Esta parábola surge como uma resposta do Mestre a um doutor da lei ao perguntar: quem é o meu próximo? (Lc 10. 30-37). Imaginamos a cena da parábola: um homem que, no caminho entre Jericó e Jerusalém, cai nas mãos de assaltantes que além de roubá-lo o espancaram deixando-o quase morto ao chão. Passam por ali um sacerdote e um levita, ambos, ao verem o homem, atravessam para o outro lado sem prestar socorro à vítima. Porém, um samaritano que passava por ali teve piedade e aproximando-se do ferido, cuidou de prestar os primeiros socorros e depois levou-o para uma hospedaria arcando com a despesa para que melhor fosse cuidado.

 

“Qual destes foi o próximo do homem que caiu nas mãos dos assaltantes?”. O doutor da lei sabia a resposta, porém não a colocava em prática. Ele representava, de certa forma, o sacerdote e o levita que conheciam a Lei humana e divina, mas as praticavam conforme lhes convinham. Eram cegos e negligentes diante de graves situações de injustiças. Em outras palavras, eles conheciam bem as leis, que garantiam justiça aos filhos de Deus, mas não as colocavam em prática.
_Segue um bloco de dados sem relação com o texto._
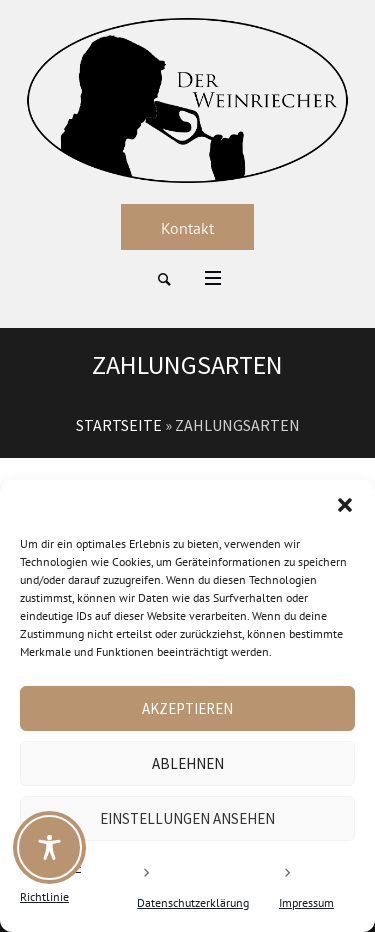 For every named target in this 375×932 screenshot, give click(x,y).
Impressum (306, 902)
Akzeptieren (187, 708)
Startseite (119, 425)
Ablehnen (188, 763)
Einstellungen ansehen (187, 818)
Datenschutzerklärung (193, 902)
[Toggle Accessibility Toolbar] (49, 847)
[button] (345, 505)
Por outro lado, o samaritano não conhecia as leis de Israel e no entanto não mediu esforços em ajudar o estrangeiro violentado que necessitava de sua ajuda.

 

Em Mateus (5, 13-16), Jesus afirma que os cristãos devem ser sal da terra e luz do mundo, para que suas obras façam diferença na humanidade e o Pai das luzes seja glorificado e o seu Reino seja estabelecido. A vontade de Deus se centraliza em suprir as necessidades dos mais necessitados e excluídos da sociedade. Jesus valoriza os excluídos e mais vulneráveis e afirma que cada um desses, sem lar, sem comida, sem roupa e encarcerados têm o seu próprio rosto (Mt 25).

  

É imprescindível que a igreja exerça um papel de agente de transformação desta realidade, oferecendo serviços de qualidade na área social. Não basta saber das leis, acima delas há uma ética que se volta para a justiça e o amor. Sua responsabilidade de ser sal da terra e luz do mundo pode estar vinculada ao exercício de cidadania. Cada um de nós é chamado a ser o ‘bom samaritano’ que se coloca no lugar daquele que sofre e cuida das suas feridas como se fossem suas. A não omissão diante das injustiças sociais pode ser uma expressão do ensinamento de Jesus que diz: “busca em primeiro o Reino de Deus e sua justiça e tudo mais lhe será acrescentado”.